À vélo vers Compostelle 5...

Faudrait quand même pas s'endormir ! Il y a encore du chemin...



Dimanche 13 septembre : Estella-Najera (86 km)
    Le temps est toujours menaçant lorsque nous traversons, mon destrier et moi, le vieux quartier d'Estella, par la route, en direction de l'Ouest. Mais je crois que le chemin des piétons aurait été plus joli, par les ruelles et le bord de la rivière.
    Je repère bientôt les flèches jaunes du Camino qui traversent la route de droite à gauche, et qui se dirigent vers un chemin de terre, carrossable, qui monte derrière des bâtiments. Je le suis pour voir.
    Des pèlerins cyclistes aperçus au refuge, me dépassent et s'arrêtent un peu plus haut, devant une grande grille en fer forgé. J'avais complètement oublié la fontaine d'Irache : pourtant elle est célèbre sur le Camino. Ici, un producteur de vin a installé une double fontaine : deux têtes de lion en bronze crachent l'une de l'eau, l'autre du vin. Malheureusement toute dégustation nous sera refusée, les robinets sont fermés et les grilles sont tirées et cadenassées. Le dimanche, cela ouvre peut-être plus tard. Nous n'emporterons que des photos…
    Lorsqu'il n'y a pas de flèches, le chemin est signalé par des bornes légèrement trapézoïdales, comportant une faïence bleue et blanche représentant une coquille Saint-Jacques stylisée couchée sur le côté.

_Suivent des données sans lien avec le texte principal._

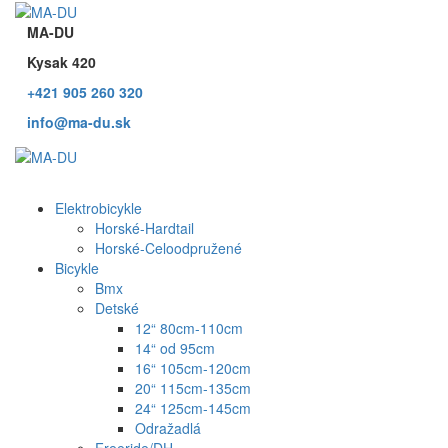
MA-DU
Kysak 420
+421 905 260 320
info@ma-du.sk
Elektrobicykle
Horské-Hardtail
Horské-Celoodpružené
Bicykle
Bmx
Detské
12“ 80cm-110cm
14“ od 95cm
16“ 105cm-120cm
20“ 115cm-135cm
24“ 125cm-145cm
Odražadlá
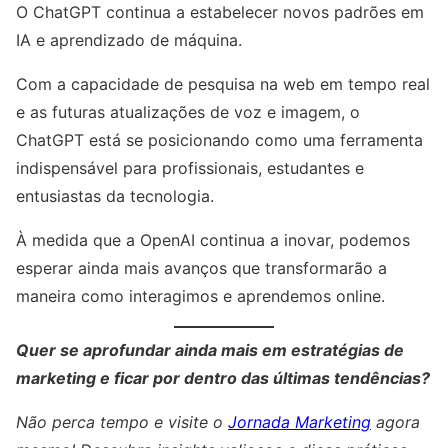
O ChatGPT continua a estabelecer novos padrões em
IA e aprendizado de máquina.
Com a capacidade de pesquisa na web em tempo real
e as futuras atualizações de voz e imagem, o
ChatGPT está se posicionando como uma ferramenta
indispensável para profissionais, estudantes e
entusiastas da tecnologia.
À medida que a OpenAI continua a inovar, podemos
esperar ainda mais avanços que transformarão a
maneira como interagimos e aprendemos online.
Quer se aprofundar ainda mais em estratégias de
marketing e ficar por dentro das últimas tendências?
Não perca tempo e visite o
Jornada Marketing
agora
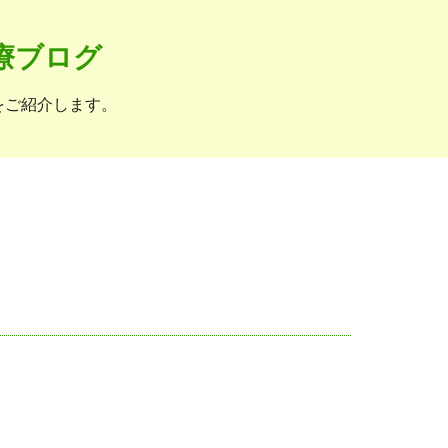
療ブログ
をご紹介します。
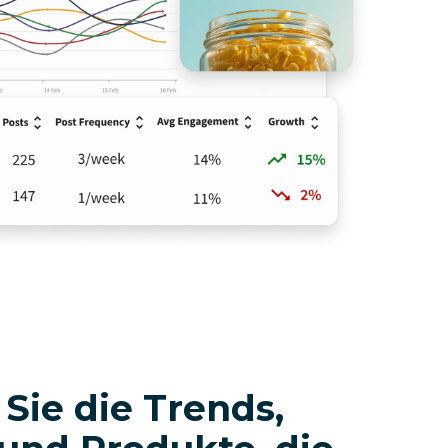
Sie die Trends,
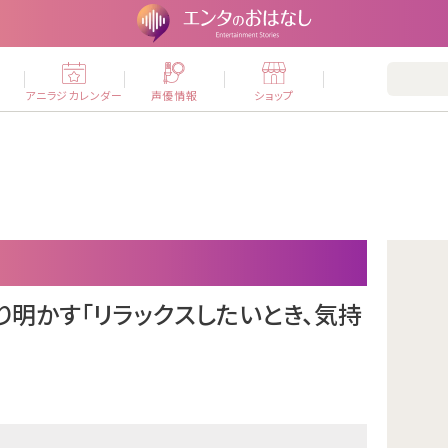
ー
アニラジカレンダー
声優情報
ショップ
り明かす「リラックスしたいとき、気持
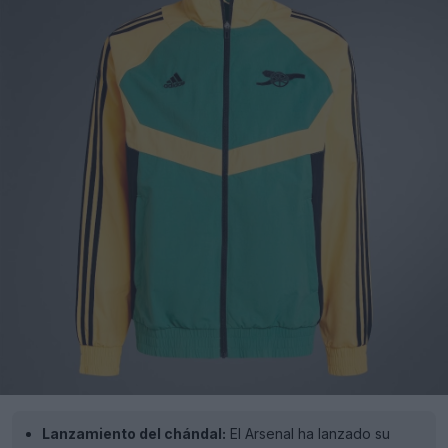
Lanzamiento del chándal:
El Arsenal ha lanzado su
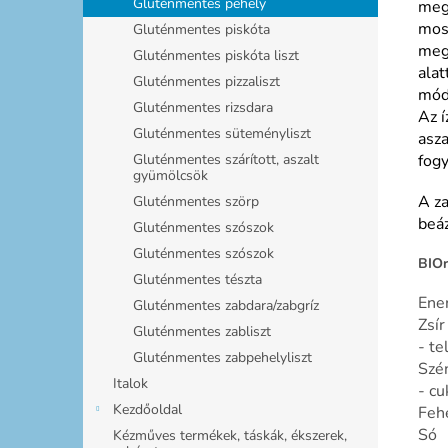
Gluténmentes pehely
meg
mosa
Gluténmentes piskóta
meg
Gluténmentes piskóta liszt
alat
Gluténmentes pizzaliszt
móds
Gluténmentes rizsdara
Az í
Gluténmentes süteményliszt
asza
Gluténmentes szárított, aszalt
fogy
gyümölcsök
A z
Gluténmentes szörp
beáz
Gluténmentes szószok
Gluténmentes szószok
BIOr
Gluténmentes tészta
Ene
Gluténmentes zabdara/zabgríz
Zsír
Gluténmentes zabliszt
- te
Gluténmentes zabpehelyliszt
Szé
Italok
- cu
Kezdőoldal
Feh
Só
Kézműves termékek, táskák, ékszerek,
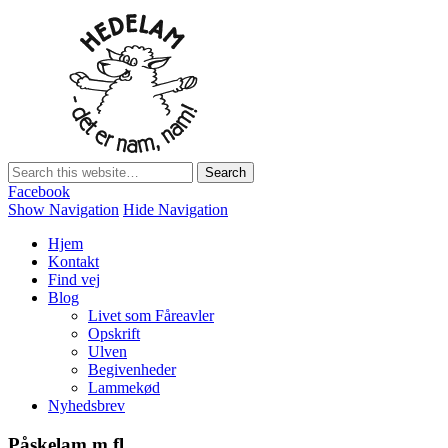
Hedelam
Danmarks bedste lammekød Direkte fra den Sønderjyske hede
Facebook
Show Navigation
Hide Navigation
Hjem
Kontakt
Find vej
Blog
Livet som Fåreavler
Opskrift
Ulven
Begivenheder
Lammekød
Nyhedsbrev
Påskelam m.fl.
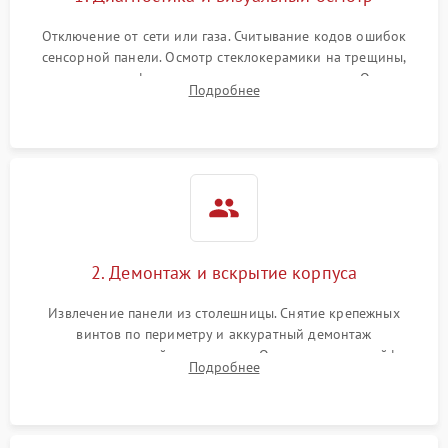
Отключение от сети или газа. Считывание кодов ошибок
сенсорной панели. Осмотр стеклокерамики на трещины,
проверка конфорок на равномерность нагрева. Опрос
Подробнее
клиента о симптомах (не включается, не видит посуду,
щелкает).
2. Демонтаж и вскрытие корпуса
Извлечение панели из столешницы. Снятие крепежных
винтов по периметру и аккуратный демонтаж
стеклокерамической поверхности. Отсоединение шлейфов
Подробнее
сенсорного блока для доступа к силовым платам, катушкам
или ТЭНам.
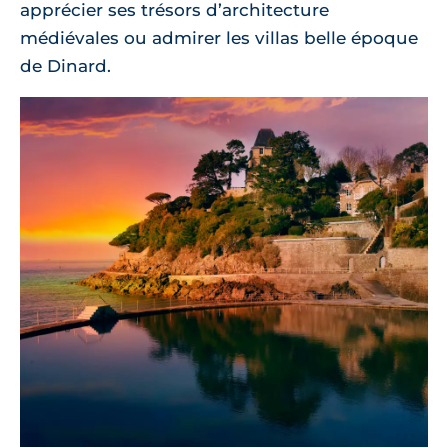
apprécier ses trésors d’architecture
médiévales ou admirer les villas belle époque
de Dinard.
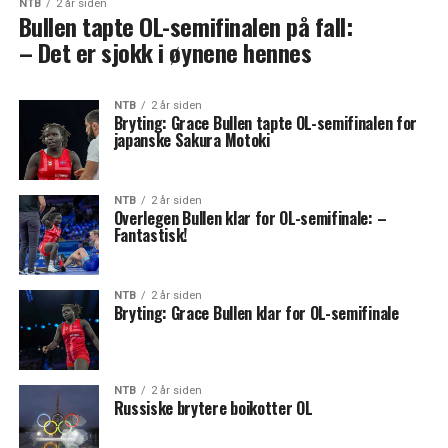
NTB
2 år siden
Bullen tapte OL-semifinalen på fall:
– Det er sjokk i øynene hennes
NTB
2 år siden
Bryting: Grace Bullen tapte OL-semifinalen for
japanske Sakura Motoki
NTB
2 år siden
Overlegen Bullen klar for OL-semifinale: –
Fantastisk!
NTB
2 år siden
Bryting: Grace Bullen klar for OL-semifinale
NTB
2 år siden
Russiske brytere boikotter OL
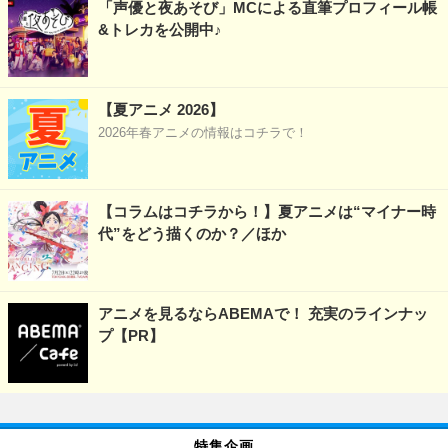
「声優と夜あそび」MCによる直筆プロフィール帳
&トレカを公開中♪
【夏アニメ 2026】
2026年春アニメの情報はコチラで！
【コラムはコチラから！】夏アニメは“マイナー時
代”をどう描くのか？／ほか
アニメを見るならABEMAで！ 充実のラインナッ
プ【PR】
特集企画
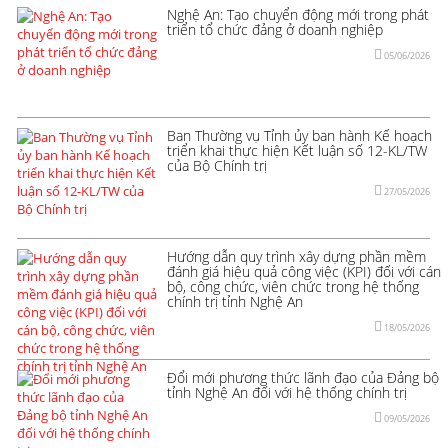
Nghệ An: Tạo chuyển động mới trong phát
triển tổ chức đảng ở doanh nghiệp
05/06/2026
Ban Thường vụ Tỉnh ủy ban hành Kế hoạch
triển khai thực hiện Kết luận số 12-KL/TW
của Bộ Chính trị
27/05/2026
Hướng dẫn quy trình xây dựng phần mềm
đánh giá hiệu quả công việc (KPI) đối với cán
bộ, công chức, viên chức trong hệ thống
chính trị tỉnh Nghệ An
18/05/2026
Đổi mới phương thức lãnh đạo của Đảng bộ
tỉnh Nghệ An đối với hệ thống chính trị
09/05/2026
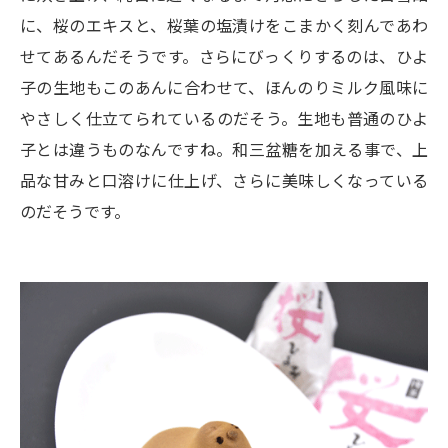
に、桜のエキスと、桜葉の塩漬けをこまかく刻んであわ
せてあるんだそうです。さらにびっくりするのは、ひよ
子の生地もこのあんに合わせて、ほんのりミルク風味に
やさしく仕立てられているのだそう。生地も普通のひよ
子とは違うものなんですね。和三盆糖を加える事で、上
品な甘みと口溶けに仕上げ、さらに美味しくなっている
のだそうです。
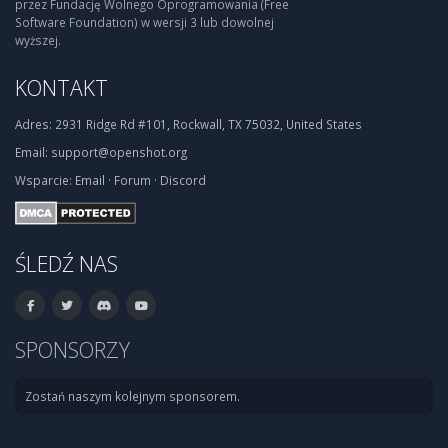
przez Fundację Wolnego Oprogramowania (Free
Software Foundation) w wersji 3 lub dowolnej
wyższej.
KONTAKT
Adres:
2931 Ridge Rd #101, Rockwall, TX 75032, United States
Email:
support@openshot.org
Wsparcie:
Email
·
Forum
·
Discord
ŚLEDŹ NAS
SPONSORZY
Zostań naszym kolejnym sponsorem.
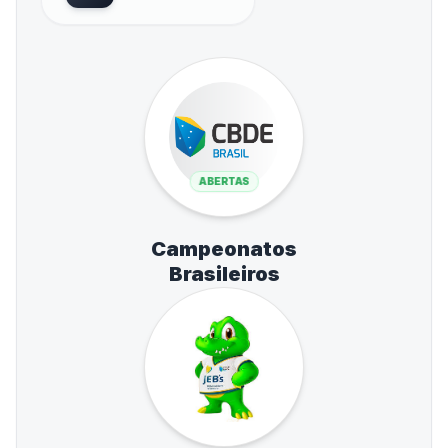
ABERTAS
Campeonatos
Brasileiros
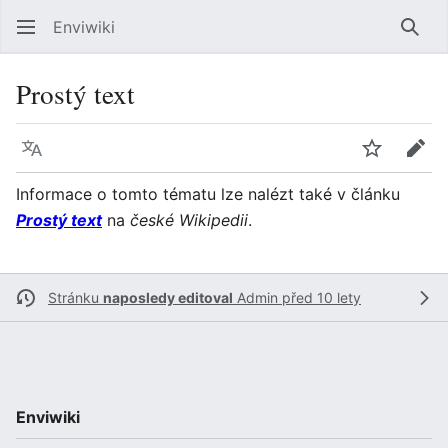
Enviwiki
Hled
Prostý text
Jazyk
Sledovat
Edit
Informace o tomto tématu lze nalézt také v článku
Prostý text
na
české Wikipedii
.
Stránku
naposledy editoval
Admin
před 10 lety
Enviwiki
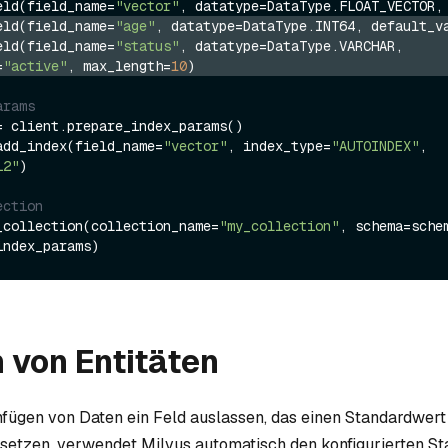
eld(field_name=
"vector"
, datatype=DataType.FLOAT_VECTOR,
eld(field_name=
"age"
, datatype=DataType.INT64, default_v
eld(field_name=
"status"
, datatype=DataType.VARCHAR, 
=
"active"
, max_length=
10
)
arams
= client.prepare_index_params()

add_index(field_name=
"vector"
, index_type=
"AUTOINDEX"
, 
L2"
)

ection
_collection(collection_name=
"my_collection"
, schema=schem
 von Entitäten
fügen von Daten ein Feld auslassen, das einen Standardwert 
 setzen, verwendet Milvus automatisch den konfigurierten St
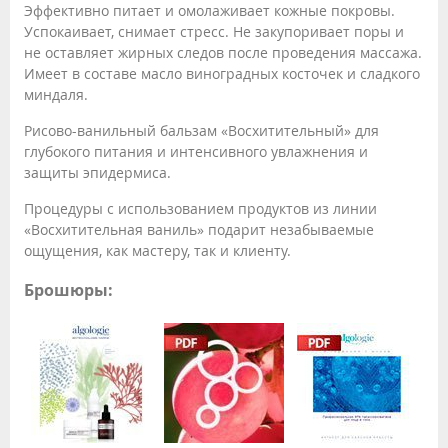
Эффективно питает и омолаживает кожные покровы.
Успокаивает, снимает стресс. Не закупоривает поры и
не оставляет жирных следов после проведения массажа.
Имеет в составе масло виноградных косточек и сладкого
миндаля.
Рисово-ванильный бальзам «Восхитительный» для
глубокого питания и интенсивного увлажнения и
защиты эпидермиса.
Процедуры с использованием продуктов из линии
«Восхитительная ваниль» подарит незабываемые
ощущения, как мастеру, так и клиенту.
Брошюры:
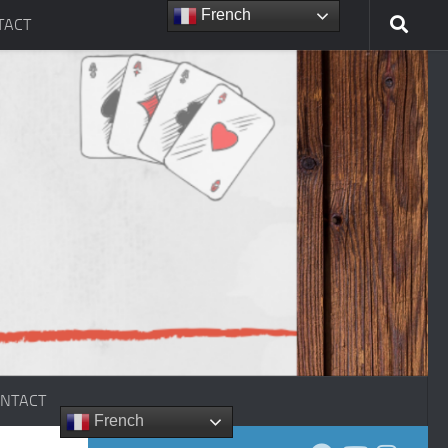
French
TACT
NTACT
French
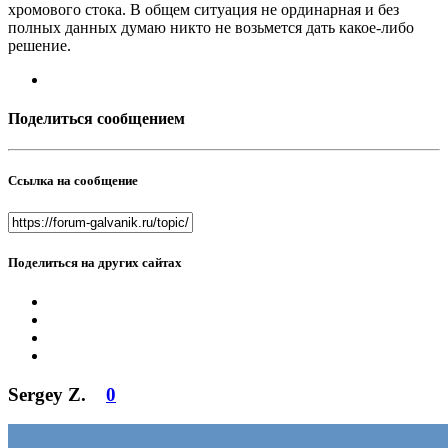
хромового стока. В общем ситуация не ординарная и без
полных данных думаю никто не возьмется дать какое-либо
решение.
Поделиться сообщением
Ссылка на сообщение
Поделиться на других сайтах
Sergey Z.
0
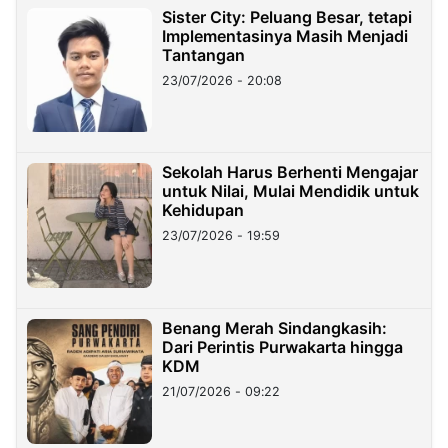
Sister City: Peluang Besar, tetapi
Implementasinya Masih Menjadi
Tantangan
23/07/2026 - 20:08
Sekolah Harus Berhenti Mengajar
untuk Nilai, Mulai Mendidik untuk
Kehidupan
23/07/2026 - 19:59
Benang Merah Sindangkasih:
Dari Perintis Purwakarta hingga
KDM
21/07/2026 - 09:22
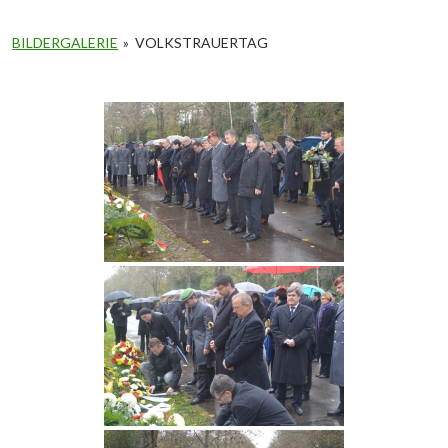
BILDERGALERIE
»
VOLKSTRAUERTAG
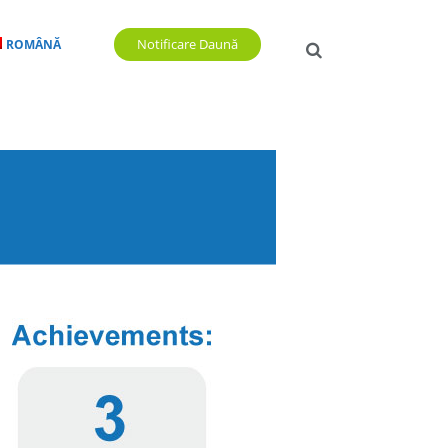
Notificare Daună
ROMÂNĂ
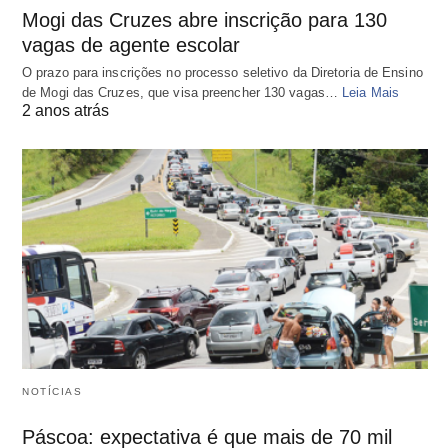
Mogi das Cruzes abre inscrição para 130
vagas de agente escolar
O prazo para inscrições no processo seletivo da Diretoria de Ensino
de Mogi das Cruzes, que visa preencher 130 vagas…
Leia Mais
2 anos atrás
NOTÍCIAS
Páscoa: expectativa é que mais de 70 mil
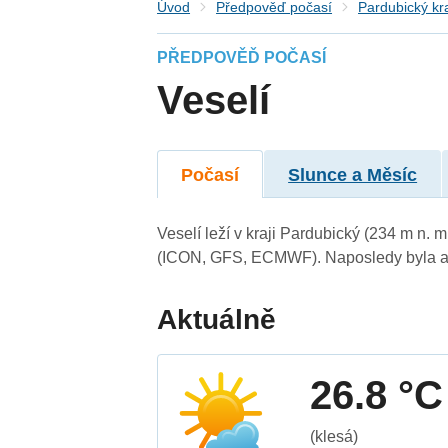
Úvod
Předpověď počasí
Pardubický kr
PŘEDPOVĚĎ POČASÍ
Veselí
Počasí
Slunce a Měsíc
Veselí leží v kraji Pardubický (234 m n.
(ICON, GFS, ECMWF). Naposledy byla ak
Aktuálně
26.8 °C
(klesá)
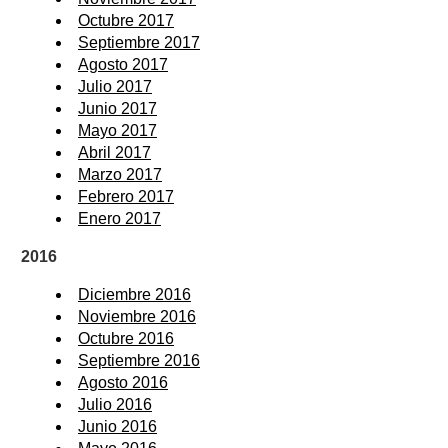
Octubre 2017
Septiembre 2017
Agosto 2017
Julio 2017
Junio 2017
Mayo 2017
Abril 2017
Marzo 2017
Febrero 2017
Enero 2017
2016
Diciembre 2016
Noviembre 2016
Octubre 2016
Septiembre 2016
Agosto 2016
Julio 2016
Junio 2016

    Un peu plus loin, le chemin traverse à nouveau la route, et il est maintenant très engageant. Je ne tarde pas à rattraper le couple de "piétons" distingués qui dormaient par très loin de moi et qui s'inquiétaient de ma toux. Je trouve qu'ils ont bien marché.
    La piste large et lisse se transforme en sentier monotrace qui serpente entre les petits chênes : je me retrouve dans mon élément, et le petit bois en descente est traversé aisément debout sur les pédales.
    Mais le plaisir ne durera pas : je dois pousser le vélo dans des escaliers en montée, puis le long d'un champ sur une sente escarpée, heureusement longée par une haie de ronciers chargés de mûres délicieuses.
    Ce matin, j'avais mal plié mes affaires et les sandales ne trouvaient plus leur place dans le sac. C'est ainsi qu'elles furent amarrées, roulées dans leur poche de plastique blanc, sur le sac arrière. Maintenant, elles n'y sont plus et le sac ballote sous ses courroies détendues. J'ai perdu les chaussures dans les passages trialisants!
    Je décide de retourner sur mes pas. Le chemin étant assez fréquenté, je ne tarde pas à rencontrer un marcheur qui m'apprend que celui qui le suit a ramassé mon paquet et qu'il l'apporte. En effet, un grand type que j'avais dépassé arrive en chantonnant, le petit sac à la main. Il ne comprend pas ce que je lui dis en espagnol de cuisine, et me réponds en français. Il me tend le sac et m'assure qu'il ne faut pas que je me tracasse pour les remerciements : "Dieu me le rendra", dit-il en riant. Et il reprend son chemin et sa chanson.
    Je le rattraperai après avoir refait mon chargement, et lorsque je le complimente sur la distance déjà parcourue, il me dit qu'il a l'entraînement, parti depuis 3 mois de Belgique.
    Le sentier est plutôt pénible, longues montées, cailloux à perte de vue, et mes pneus qui ne sont pas adaptés. Je reprends la route dès que je la croise à nouveau, jusqu'à une station-service où je casse la croûte, pour me donner les forces nécessaires à vaincre ce sacré vent de face. Dur, dur.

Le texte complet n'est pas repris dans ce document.